PDI-P pun menentang lokasi itu dengan dalih proyek itu akan menyebabkan pepohonan di sana ditebang. Tapi Anies tak mau mundur. Kontroversi berakhir setelah Anies memastikan pohon tak akan ditebang. Lalu, berkat diplomasinya, perusahaan-perusahaan raksasa asing bersedia mensponsorinya.

Anies bertekad ajang ini tetap berlangsung pd 4 Juni 2022 untuk menjaga kepercayaan Federasi Otomotif Internasional (FIA). Bila Pemprov DKI gagal memenuhi komitmennya, mungkin kesempatan menggelar Formula-E tak bakal didapat lagi.

Untuk Asia, baru tiga negara yang dipercaya FIA sebagai tuan rumah: Cina, Arab Saudi, dan Malaysia. Sayang kalau kesempatan yang telah diusahakan dengan susah payah ini tak dapat diwujudkan karena gangguan politik yang tak perlu.

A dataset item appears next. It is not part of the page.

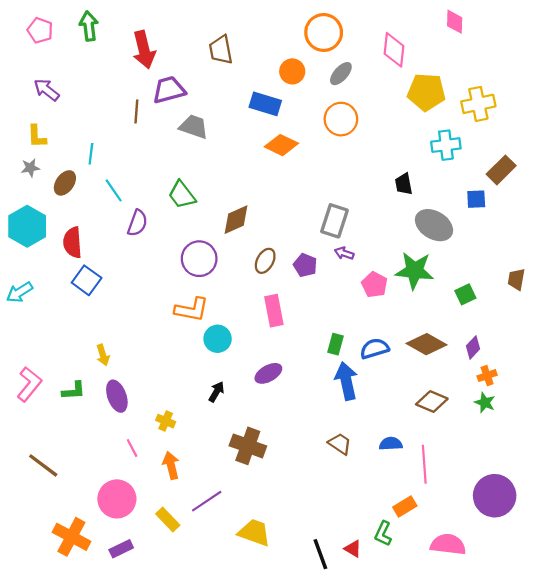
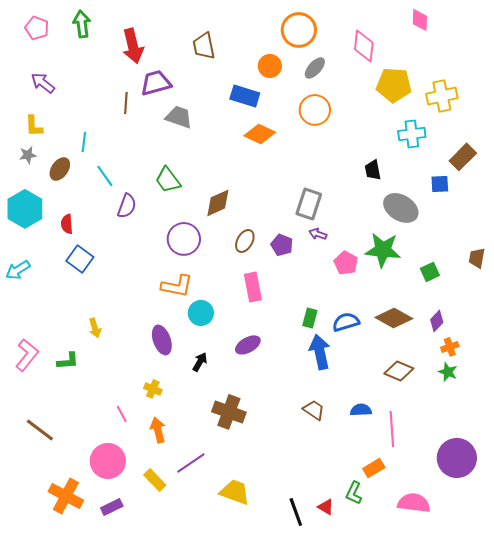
red semicircle: (73, 242) -> (67, 224), size x0.7
purple ellipse: (117, 396) -> (162, 340), moved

Di luar dugaan, sirkuit JIEC berhasil dibangun hanya dalam waktu 54 hari. Dengan demikian, ini sirkuit permanen dengan pengerjaan tercepat di dunia. Meskipun dikerjakan dalam waktu sangat singkat, sirkuit ini dipuji penyelenggara Formula-E karena memenuhi standar yang ditetapkan. Dalam kegembiraan yang sangat emosional, Mitch Evans — pemenang balapan — mengomentari lintasan sirkuit sebagai berikut:

“Treknya sangat bagus untuk dikendarai. Memilki tingkat cengkraman yang luar biasa. Anda harus mengangkat pedal gas sedikit karena sifat alami dari beberapa tikungan di trek ini. Saya menikmati tata letak sirkuit. Mereka telah melakukan pekerjaan yang hebat terkait trek ini.”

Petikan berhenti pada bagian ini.